La cartelera comercial a veces esconde pequeñas piezas dignas de ser encontradas. Así sucede con La Ciambra (A Ciambra, 2017). Producida por Martin Scorsese y seleccionada por Italia para participar en los últimos Oscars, este film muestra el resultado de lo que sucede cuando la marginalidad social ataca al mas vulnerable: Los niños.  

La Ciambra

(2017)

“La familia es lo primero”, dirían los Benvenuto. Y así lo toma Pio, un joven que integra una familia italiana y gitana, ubicada en Calabria.
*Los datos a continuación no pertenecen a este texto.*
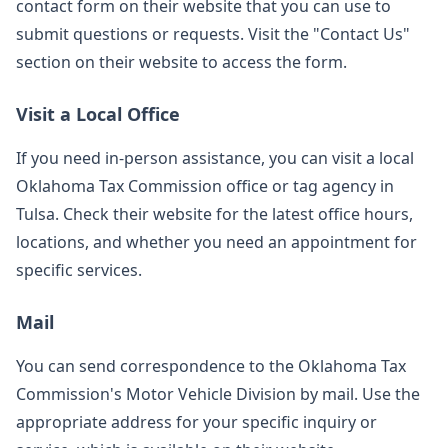
contact form on their website that you can use to
submit questions or requests. Visit the "Contact Us"
section on their website to access the form.
Visit a Local Office
If you need in-person assistance, you can visit a local
Oklahoma Tax Commission office or tag agency in
Tulsa. Check their website for the latest office hours,
locations, and whether you need an appointment for
specific services.
Mail
You can send correspondence to the Oklahoma Tax
Commission's Motor Vehicle Division by mail. Use the
appropriate address for your specific inquiry or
Cuando su hermano es encarcelado por robar un auto, el “benjamín” de la familia se convertirá en el gurrumin de los suburbios.  Martin Scorsese vuelve a su Italia para, junto con el realizador Jonas Carpignano, armar este relato (en principio arrimado a Cannes como un corto), que pendula entre la inocencia y la marginalidad.
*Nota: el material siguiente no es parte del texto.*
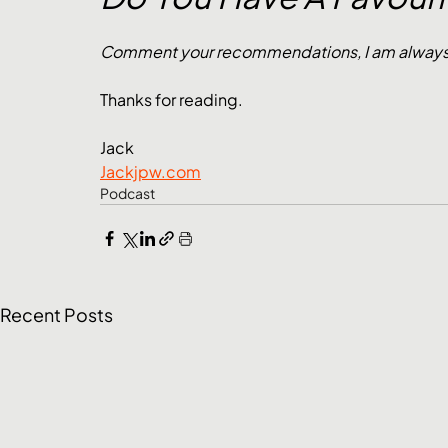
Comment your recommendations, I am always lo
Thanks for reading.
Jack
Jackjpw.com
Podcast
Recent Posts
El relato desata una batalla que se construye en silencio durante toda la película; el mundo de “los grandes”, contra la ingenuidad del universo infantil. Veremos a Pio negociar el precio de un televisor robado, y su miedo a subirse a los trenes, fumar cigarrillos baratos y enamorarse de la chica del barrio, estafar a un comprador y abrazar a su abuela. Películas así ya se vieron en el pasado, pero se agradece ver imágenes de calles suburbiales recorridas por personajes perdidos en tiempo y espacio que en cierto punto funcionan como flashbacks al neorrealismo italiano.

El buen ojo de los dos realizadores italoamericanos, (donde se nota que ambos aprenden juntos), prepara distintos tipos de géneros musicales para entremezclarlos y colocarlos en la misma dirección del guion. Reggeaton, latino, notas italianas y hasta un entonado tema soft pop suenan por los barrios y le dan el toque especial sobre todo a la escena final. Sin dudas, producción de esas que podrían haber gustado a la academia americana.
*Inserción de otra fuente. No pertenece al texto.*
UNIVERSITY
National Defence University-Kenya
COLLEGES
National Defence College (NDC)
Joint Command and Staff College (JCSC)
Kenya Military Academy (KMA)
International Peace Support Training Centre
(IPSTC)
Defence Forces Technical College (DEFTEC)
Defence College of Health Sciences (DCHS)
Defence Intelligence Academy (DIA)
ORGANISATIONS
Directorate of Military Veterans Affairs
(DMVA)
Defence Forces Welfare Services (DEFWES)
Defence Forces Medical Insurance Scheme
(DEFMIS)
Pio también construirá una paradójica amistad con Koudous, inmigrante originario de Burkina faso, que vive en una colonia africana “a las afueras de lo afuera”. Él es el amigo que no tiene y es incapaz de construir con 14 años. Otra vez, es ese contrapunto social y cultural lo valioso que ofrece esta realización, que, detalle no menor, está protagonizada realmente por una familia entera del sur italiano. Así, Carpignano logra escapar del casillero de “lo superficial”, al cual podrían acudir algunos si los protagónicos hubiesen caído en manos de actores conocidos. Como si fuera poco, logra hacer un fiel retrato panorámico cuando mete su cámara para apuntillar el conflicto inmigratorio de pueblos africanos hacia Europa y como éstos interactúan con las comunidades italianas.

A su vez, es recomendable quedarse hasta lo último para disfrutar de una suave caricia a Pio, justo antes bajarse el telón, será la escena mas esperable del fin de semana para disfrutar con familia, amigos o simplemente en soledad, como vive Pio.